100. Chris Stapleton "Broken Halos"
Chris Stapleton is the embodiment of sturdy country masculinity, and that's not just because of his mountain man appearance. He often walks the line between deep feeling and stoicism, bending notes and belting as a man who bears up beneath emotional burdens, who owns his failings, who faces his sources of pain. Stapleton plundered his back catalog of songs for a couple of albums this year, and "Broken Halos," written with his former SteelDrivers bandmate Mike Henderson, has become not only a modestly successful single, but Stapleton's go-to response to recent tragedies. Sounding both toughened and subdued by experience, and buoyed by his wife Morgane's harmonies, he extends the country and gospel tradition of songs that accept that many losses defy reason. —Jewly Hight
99. Kelly Clarkson "Love So Soft"
Does Kelly Clarkson have the right to make a banger? The original American Idol's gift for blending and transcending genres, the good nature that shines through on this ode to grown people's love, and above all, that Maybach of a voice — cruising into overdrive, turning on a dime with a little "whoo!" — add up to this high-speed chase of a track, which says: absolutely. —Ann Powers
98. Tyler, The Creator feat. Frank Ocean and Steve Lacy "911 / Mr. Lonely"
Tyler, the Creator paints the progression of loneliness as something of a Soul Train party on the two-part track "911/Mr. Lonely." Featuring supporting vocals from Frank Ocean, Steve Lacy and Anna of the North and produced by the rapper himself, Tyler sets mild despair into motion.

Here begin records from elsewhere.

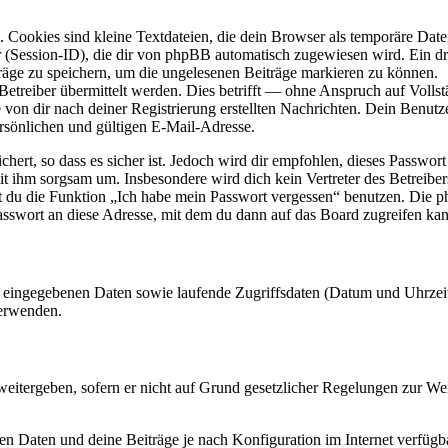
Cookies sind kleine Textdateien, die dein Browser als temporäre Datei
ssion-ID), die dir von phpBB automatisch zugewiesen wird. Ein dritt
räge zu speichern, um die ungelesenen Beiträge markieren zu können.
reiber übermittelt werden. Dies betrifft — ohne Anspruch auf Vollstän
 von dir nach deiner Registrierung erstellten Nachrichten. Dein Benu
sönlichen und gültigen E-Mail-Adresse.
ert, so dass es sicher ist. Jedoch wird dir empfohlen, dieses Passwor
mit ihm sorgsam um. Insbesondere wird dich kein Vertreter des Betreibe
nst du die Funktion „Ich habe mein Passwort vergessen“ benutzen. Di
asswort an diese Adresse, mit dem du dann auf das Board zugreifen kan
ng eingegebenen Daten sowie laufende Zugriffsdaten (Datum und Uhrze
verwenden.
eitergeben, sofern er nicht auf Grund gesetzlicher Regelungen zur Wei
en Daten und deine Beiträge je nach Konfiguration im Internet verfüg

While the production is infused with old school boogie vibes thanks to a melody sample of The Gap Band's "Outstanding," the message is somber. "Treat me like direct deposit / Check up on me sometime / Ask me how I'm really doin' / So I never have to hit that 911." —Sidney Madden
97. Christian Scott aTunde Adjuah feat. Elena Pinderhughes "Encryption"

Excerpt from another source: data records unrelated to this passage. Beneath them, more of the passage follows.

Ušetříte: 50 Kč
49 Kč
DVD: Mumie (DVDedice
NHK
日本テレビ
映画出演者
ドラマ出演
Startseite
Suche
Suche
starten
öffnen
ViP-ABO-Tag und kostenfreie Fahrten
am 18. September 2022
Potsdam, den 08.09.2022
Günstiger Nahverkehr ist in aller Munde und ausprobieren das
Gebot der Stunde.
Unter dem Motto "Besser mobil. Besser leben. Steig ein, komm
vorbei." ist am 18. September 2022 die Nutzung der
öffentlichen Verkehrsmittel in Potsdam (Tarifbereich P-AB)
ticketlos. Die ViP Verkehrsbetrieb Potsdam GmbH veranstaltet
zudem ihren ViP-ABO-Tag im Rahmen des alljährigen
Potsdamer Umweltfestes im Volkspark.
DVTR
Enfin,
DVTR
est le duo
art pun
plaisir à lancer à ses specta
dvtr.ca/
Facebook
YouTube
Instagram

In 2017, the New Orleans trumpeter released three often-great LPs that combined elements of his hometown jazz/funk/soul with an army of acoustic and electronic percussion and synths referencing everything from trap to techno, and birthed at least one classic composition. "Encryption" already features the muted Scott blowing through an Afro-Caribbean groove when a bass-synth counterpoint enters the fray unexpectedly. The darkness of its texture recalls Detroit's Underground Resistance, instantly changing the music's feel. When, 30 seconds later, soloing flautist Elena Pinderhuges joins the chat, a most unique roundtable on contemporary African-American instrumental music is called to session. —Piotr Orlov
96. Willie Nelson "Old Timer"
It's tempting to view Willie Nelson as some sort of musical immortal, a generation-bridging cultural constant who's releasing albums at a rapid clip — one or two a year — even in the sixth decade of his recording. One in particular, God's Problem Child, sparkles with his accumulated wisdom and seasoned wit, and its most poignant track is the piano ballad "Old Timer," written by Muscle Shoals fixtures Donnie Fritts and Lenny LeBlanc. Nelson captures the bewildering disconnect between the active life of a still-sharp mind and the decline of an aging body, with his warm, knowing vibrato conveying a touch more frailty than it used to. —Jewly Hight
95. Ozuna "Si No Te Quiere"
Breakout Puerto Rican-Dominican reggaeton artist Ozuna dropped a banger at the end of this summer. "Si No Te Quiere" blared out of cars, got us dancing en el supermercado and reminded Latin music that reggaeton not only fuses with pop, but can thrive in trap. While the album Odisea hit No.1 on Billboard's Latin Albums Chart, the song is reminiscent of old school reggaeton sounds akin to Arcangel and Baby Rasta Y Gringo, bringing us back to the roots of perreo. This is the magic that occurs when the island and mainland are in constant subcultural and musical exchange. —Jessica Diaz-Hurtado
94. Code Orange "Forever"
The mutants of metallic mayhem talk a big game as the self-proclaimed "thinners of the herd," separating the kittens from the panthers (the band's chosen emblem) when it comes to extreme music: "We walk a path of re-creation / A feeling you will never know." The title track from Code Orange's third album is not so much an opener but a battering ram wrapped in barbed wire, a collection of annihilating riffs ensnared in the band's tag-team trio of snarling vocalists. —Lars Gotrich
93. Maalem Mahmoud Gania "Bala Matinba"
There is something so intoxicating about Gnawa music, a traditional form from Morocco that belongs to the descendants of sub-Saharan African slaves who use song and dance in their Sufi spiritual and healing rituals. This recording of the late master Maalem Mahmoud Gania, who died in 2015, is simply Gnawa music at its best: layers of call-and-response singing, propulsive polyrhythms clacked out on metal castanets called qarqaba and the heady, plaintive sound of the three-stringed guembri lute (also known as a sintir). Dig down deep into this roots music and be utterly transported. —Anastasia Tsioulcas
92. Los Angeles Percussion Quartet "Aura"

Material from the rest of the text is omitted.